## [What the exercise asks]
Your answer should be every line of the records that contains the word "sigue", copied as it stands.

## [Collected data]
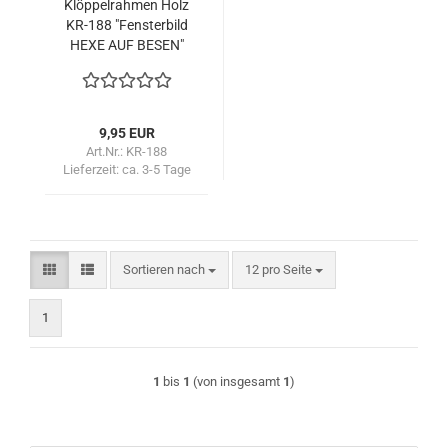
Klöppelrahmen Holz
KR-188 "Fensterbild
HEXE AUF BESEN"
9,95 EUR
Art.Nr.: KR-188
Lieferzeit:
ca. 3-5 Tage
Sortieren nach
pro Seite
Sortieren nach
12 pro Seite
1
1
bis
1
(von insgesamt
1
)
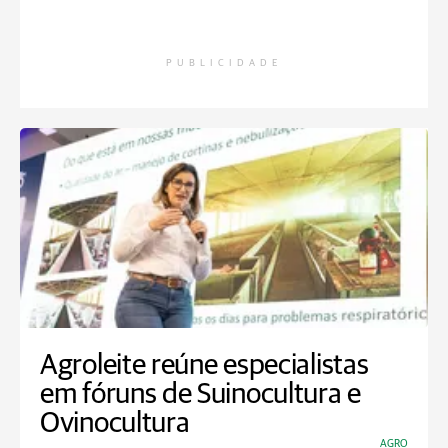
PUBLICIDADE
Agroleite reúne especialistas
em fóruns de Suinocultura e
Ovinocultura
AGRO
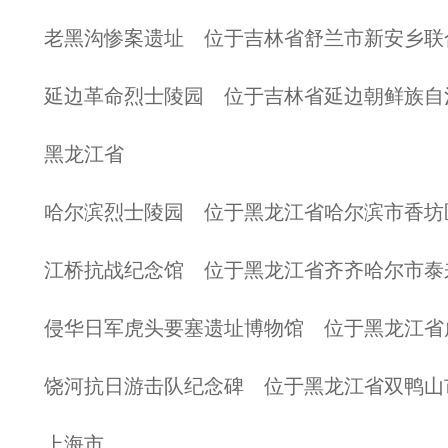
老黑沟惨案遗址 位于吉林省舒兰市新安乡联
延边革命烈士陵园 位于吉林省延边朝鲜族自
黑龙江省
哈尔滨烈士陵园 位于黑龙江省哈尔滨市香坊
江桥抗战纪念馆 位于黑龙江省齐齐哈尔市泰
侵华日军虎头要塞遗址博物馆 位于黑龙江省
饶河抗日游击队纪念碑 位于黑龙江省双鸭山
上海市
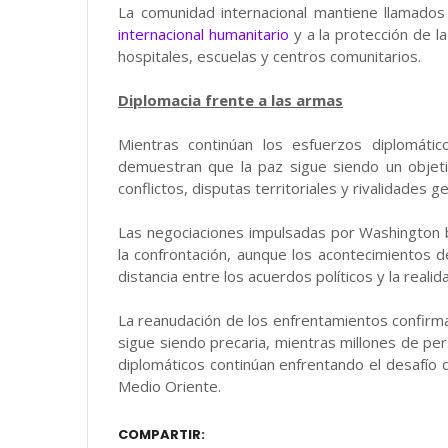
La comunidad internacional mantiene llamados
internacional humanitario
y a la protección de l
hospitales, escuelas y centros comunitarios.
Diplomacia frente a las armas
Mientras continúan los esfuerzos diplomátic
demuestran que la paz sigue siendo un obje
conflictos, disputas territoriales y rivalidades ge
Las negociaciones impulsadas por Washington b
la confrontación, aunque los acontecimientos d
distancia entre los acuerdos políticos y la realid
La reanudación de los enfrentamientos confirma 
sigue siendo precaria, mientras millones de p
diplomáticos continúan enfrentando el desafío
Medio Oriente.
COMPARTIR:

## [Expected answer]
demuestran que la paz sigue siendo un obje
sigue siendo precaria, mientras millones de p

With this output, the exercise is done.